**Work task:**
Pictures are to be left out. Copy exactly, and only, the lines from the start of the entries below to the line with "EL IMPERIO RECURRE", both included.

* * * *

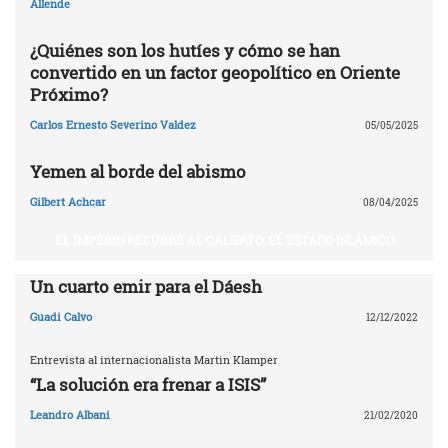
Allende
¿Quiénes son los hutíes y cómo se han
convertido en un factor geopolítico en Oriente
Próximo?
Carlos Ernesto Severino Valdez
05/05/2025
Yemen al borde del abismo
Gilbert Achcar
08/04/2025
EL IMPERIO RECURRE AL CALIFATO: EL ESTADO ISLÁMICO
Un cuarto emir para el Dáesh
Guadi Calvo
12/12/2022
Entrevista al internacionalista Martin Klamper
“La solución era frenar a ISIS”
Leandro Albani
21/02/2020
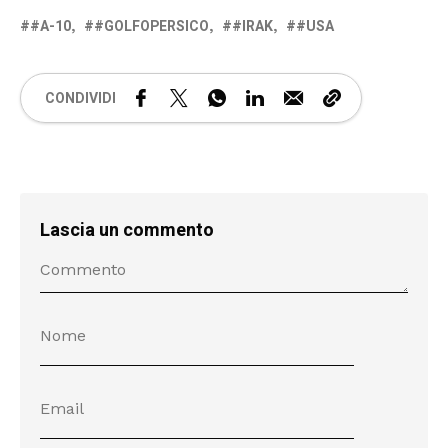
#A-10
#GOLFOPERSICO
#IRAK
#USA
CONDIVIDI
Lascia un commento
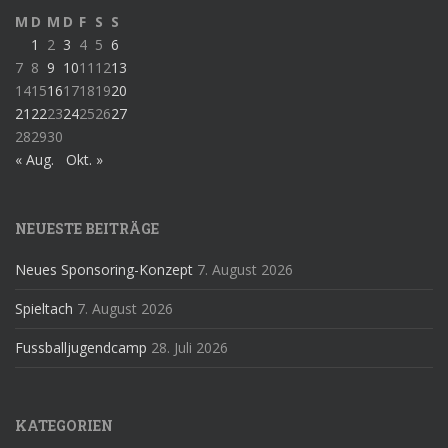
M
D
M
D
F
S
S
1
2
3
4
5
6
7
8
9
10
11
12
13
14
15
16
17
18
19
20
21
22
23
24
25
26
27
28
29
30
« Aug.
Okt. »
NEUESTE BEITRÄGE
Neues Sponsoring-Konzept
7. August 2026
Spieltach
7. August 2026
Fussballjugendcamp
28. Juli 2026
KATEGORIEN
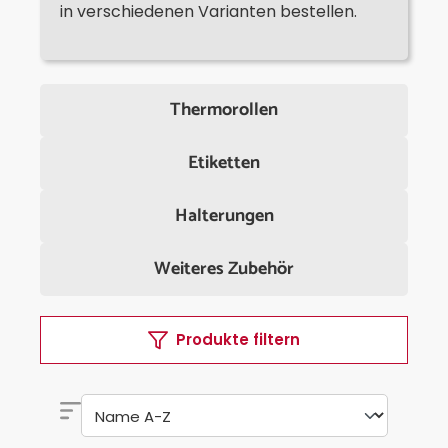
in verschiedenen Varianten bestellen.
Thermorollen
Etiketten
Halterungen
Weiteres Zubehör
Produkte filtern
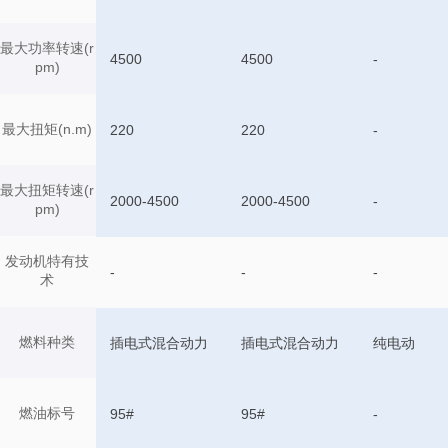
最大功率转速(r
4500
4500
-
pm)
最大扭矩(n.m)
220
220
-
最大扭矩转速(r
2000-4500
2000-4500
-
pm)
发动机特有技
-
-
-
术
燃料种类
插电式混合动力
插电式混合动力
纯电动
燃油标号
95#
95#
-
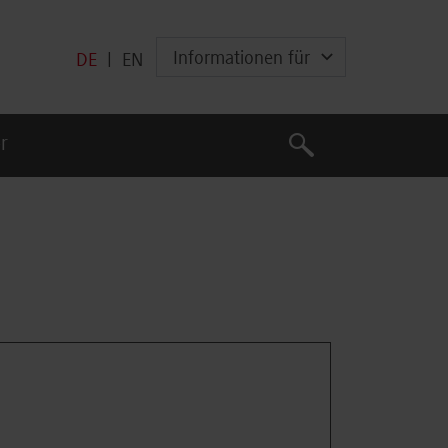
Informationen für
DE
|
EN
Suche
r
Suche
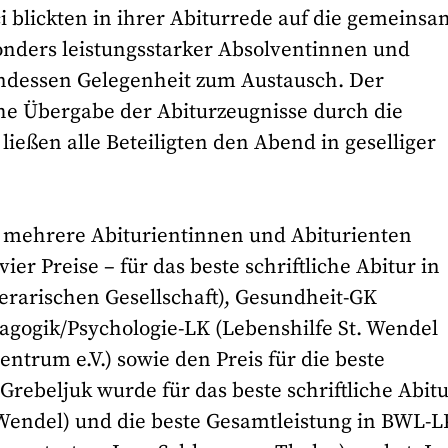
 blickten in ihrer Abiturrede auf die gemeins
onders leistungsstarker Absolventinnen und
ndessen Gelegenheit zum Austausch. Der
he Übergabe der Abiturzeugnisse durch die
ießen alle Beteiligten den Abend in geselliger
 mehrere Abiturientinnen und Abiturienten
ier Preise – für das beste schriftliche Abitur in
terarischen Gesellschaft), Gesundheit-GK
agogik/Psychologie-LK (Lebenshilfe St. Wendel
ntrum e.V.) sowie den Preis für die beste
rebeljuk wurde für das beste schriftliche Abitu
Wendel) und die beste Gesamtleistung in BWL-L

* * * *

**Task result:**
Allende
¿Quiénes son los hutíes y cómo se han
convertido en un factor geopolítico en Oriente
Próximo?
Carlos Ernesto Severino Valdez
05/05/2025
Yemen al borde del abismo
Gilbert Achcar
08/04/2025
EL IMPERIO RECURRE AL CALIFATO: EL ESTADO ISLÁMICO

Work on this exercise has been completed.